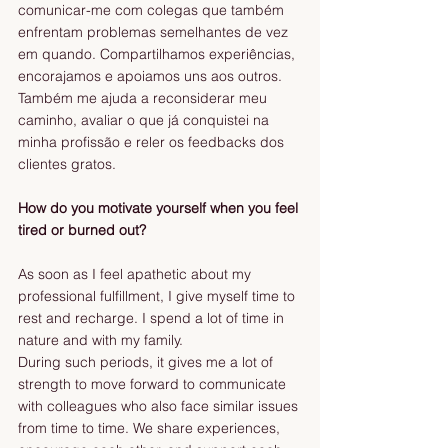
comunicar-me com colegas que também 
enfrentam problemas semelhantes de vez 
em quando. Compartilhamos experiências, 
encorajamos e apoiamos uns aos outros. 
Também me ajuda a reconsiderar meu 
caminho, avaliar o que já conquistei na 
minha profissão e reler os feedbacks dos 
clientes gratos.
How do you motivate yourself when you feel 
tired or burned out?
As soon as I feel apathetic about my 
professional fulfillment, I give myself time to 
rest and recharge. I spend a lot of time in 
nature and with my family.
During such periods, it gives me a lot of 
strength to move forward to communicate 
with colleagues who also face similar issues 
from time to time. We share experiences, 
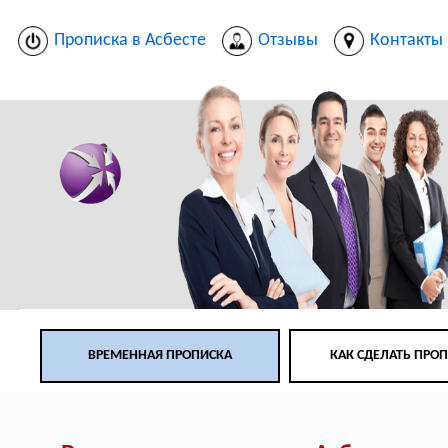
Прописка в Асбесте
Отзывы
Контакты
ВРЕМЕННАЯ ПРОПИСКА
КАК СДЕЛАТЬ ПРО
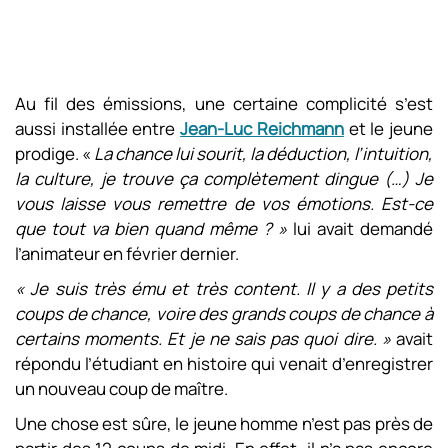
Au fil des émissions, une certaine complicité s’est
aussi installée entre
Jean-Luc Reichmann
et le jeune
prodige. «
La chance lui sourit, la déduction, l’intuition,
la culture, je trouve ça complètement dingue (…) Je
vous laisse vous remettre de vos émotions. Est-ce
que tout va bien quand même ? »
lui avait demandé
l’animateur en février dernier.
« Je suis très ému et très content. Il y a des petits
coups de chance, voire des grands coups de chance à
certains moments. Et je ne sais pas quoi dire. »
avait
répondu l’étudiant en histoire qui venait d’enregistrer
un nouveau coup de maître.
Une chose est sûre, le jeune homme n’est pas près de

* PROBLEM TO SOLVE
Where the line containing "em quando. Compartilhamos" appears above, start there and set down each line exactly through the last line of the data; leave out every picture.

* OUTPUT OF THE TASK
em quando. Compartilhamos experiências, 
encorajamos e apoiamos uns aos outros. 
Também me ajuda a reconsiderar meu 
caminho, avaliar o que já conquistei na 
minha profissão e reler os feedbacks dos 
clientes gratos.
How do you motivate yourself when you feel 
tired or burned out?
As soon as I feel apathetic about my 
professional fulfillment, I give myself time to 
rest and recharge. I spend a lot of time in 
nature and with my family.
During such periods, it gives me a lot of 
strength to move forward to communicate 
with colleagues who also face similar issues 
from time to time. We share experiences, 
Прописка в Асбесте
Отзывы
Контакты
ВРЕМЕННАЯ ПРОПИСКА
КАК СДЕЛАТЬ ПРО
Au fil des émissions, une certaine complicité s’est
aussi installée entre
Jean-Luc Reichmann
et le jeune
prodige. «
La chance lui sourit, la déduction, l’intuition,
la culture, je trouve ça complètement dingue (…) Je
vous laisse vous remettre de vos émotions. Est-ce
que tout va bien quand même ? »
lui avait demandé
l’animateur en février dernier.
« Je suis très ému et très content. Il y a des petits
coups de chance, voire des grands coups de chance à
certains moments. Et je ne sais pas quoi dire. »
avait
répondu l’étudiant en histoire qui venait d’enregistrer
un nouveau coup de maître.
Une chose est sûre, le jeune homme n’est pas près de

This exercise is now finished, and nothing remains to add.